Le 17 juin prochain aura lieu la prochaine conférence du mouvement Web We Want à la Gaité Lyrique. Edward Sihol, co-fondateur de Stample et co-organisateur de la conférence, décrit à la rédaction les raisons d'être de ces conférences autant que des premières clés de lecture sur les enjeux qui bouleversent aujourd'hui la toile.

Web We Want, c’est quoi ?

Web We Want, c'est un mouvement lancé par Tim Berners Lee, l'inventeur du Web, en décembre 2013, lors de la cérémonie des 60 ans de la Déclaration Universelle des Droits de l'Homme. L'idée: construire une charte de droits fondamentaux des individus dans le monde numérique. Depuis l'affaire Snowden, nous savons que nos actions sur Internet sont fichées et exploitées de façon incontrôlée. Nous ne réalisons pourtant pas toujours le risque majeur que cela implique pour le respect de nos libertés fondamentales. Comme je dis souvent, "MA" vie privée n'a peut être pas tant d'importance que ça, mais "LA" vie privée, c'est un droit essentiel à l'existence d'une démocratie, que nous nous devons de protéger.

"MA" vie privée n'a peut être pas tant d'importance que ça, mais "LA" vie privée, c'est un droit essentiel à l'existence d'une démocratie, que nous nous devons de protéger"

Pourquoi avoir organisé cette série de conférences ?

Stample, la société dont je suis co-fondateur, développe un réseau social de partage et de qualification du savoir: un Wikipédia subjectif, en quelque sorte, où chacun crée son encyclopédie personnelle, privée par défaut, et en partage certaines parties avec ses collaborateurs ou ses amis. Un point qui nous différencie fondamentalement de tous les autres réseaux sociaux est que nous nous engageons à ne pas exploiter les données de nos utilisateurs à d'autres fins que de les leur présenter. Pas de publicité dans le site, pas de revente de leurs profils à des tiers, etc. C'est un engagement de transparence qui nous semble absolument essentiel.

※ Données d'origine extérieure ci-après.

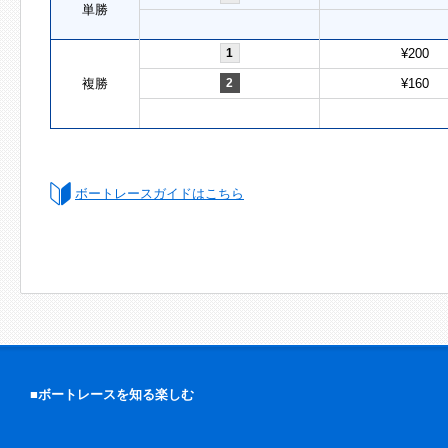
単勝
1
¥200
複勝
2
¥160
ボートレースガイドはこちら
■ボートレースを知る楽しむ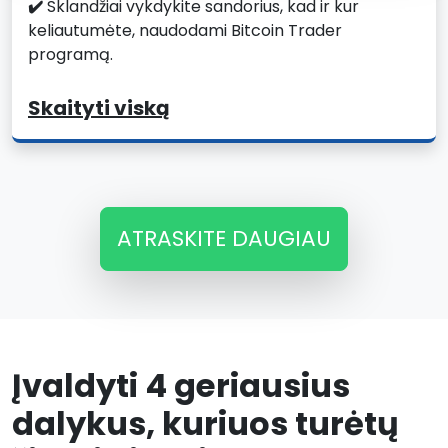
✔️
Sklandžiai vykdykite sandorius, kad ir kur
keliautumėte, naudodami Bitcoin Trader
programą.
Skaityti viską
ATRASKITE DAUGIAU
Įvaldyti 4 geriausius
dalykus, kuriuos turėtų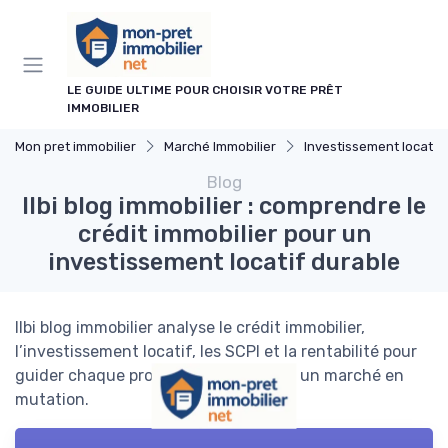
Panneau de gestion des cookies
LE GUIDE ULTIME POUR CHOISIR VOTRE PRÊT
IMMOBILIER
Mon pret immobilier
Marché Immobilier
Investissement locatif
Blog
Ilbi blog immobilier : comprendre le
crédit immobilier pour un
investissement locatif durable
Ilbi blog immobilier analyse le crédit immobilier,
l’investissement locatif, les SCPI et la rentabilité pour
guider chaque projet immobilier dans un marché en
mutation.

Cependant, beaucoup de gens passent à côté de l'importance des données personnelles, de ce qu'elle représentent à la fois en termes de valeur (mieux vous connaître vous-même, c'est une grande force) et de danger (atteinte à la souveraineté individuelle et à la souveraineté nationale, risques économiques et politiques majeurs). Au début de l'année, nous avons rencontré Soizic Huet, administratrice de Créatis, l'incubateur d'entreprises culturelles hébergé à La Gaîté Lyrique. Intéressée par notre propos, elle nous a proposé de collaborer sur des évènements à travers l'année.

Nous avons voulu proposer un dialogue citoyen, réfléchir ensemble, et ouvertement, à l'éthique de l'Internet. Notre première conférence, en janvier, a suscité l'intérêt de plusieurs grands experts du sujet. C'est un grand honneur de recevoir pour cette deuxième édition quelques uns d'entre eux.

Qu'est-ce que la "souveraineté numérique" ?

La souveraineté, individuelle comme nationale, est un gage d'indépendance, la possibilité de s'auto-gouverner. Autrement dit, le droit de ne pas se faire dicter comment on doit ou peut agir (dans le respect des lois). C'est l'inverse de l'esclavage et du colonialisme. Le concept de souveraineté individuelle peut paraître très abstrait si on a la chance de ne jamais avoir eu à y penser, c'est-à-dire de ne pas vivre sous un régime clairement oppressif par exemple. Être libres de nos choix - le sens du mot libre étant évidemment assez complexe - c'est dans notre société un acquis dont on n'imaginerait jamais se défaire.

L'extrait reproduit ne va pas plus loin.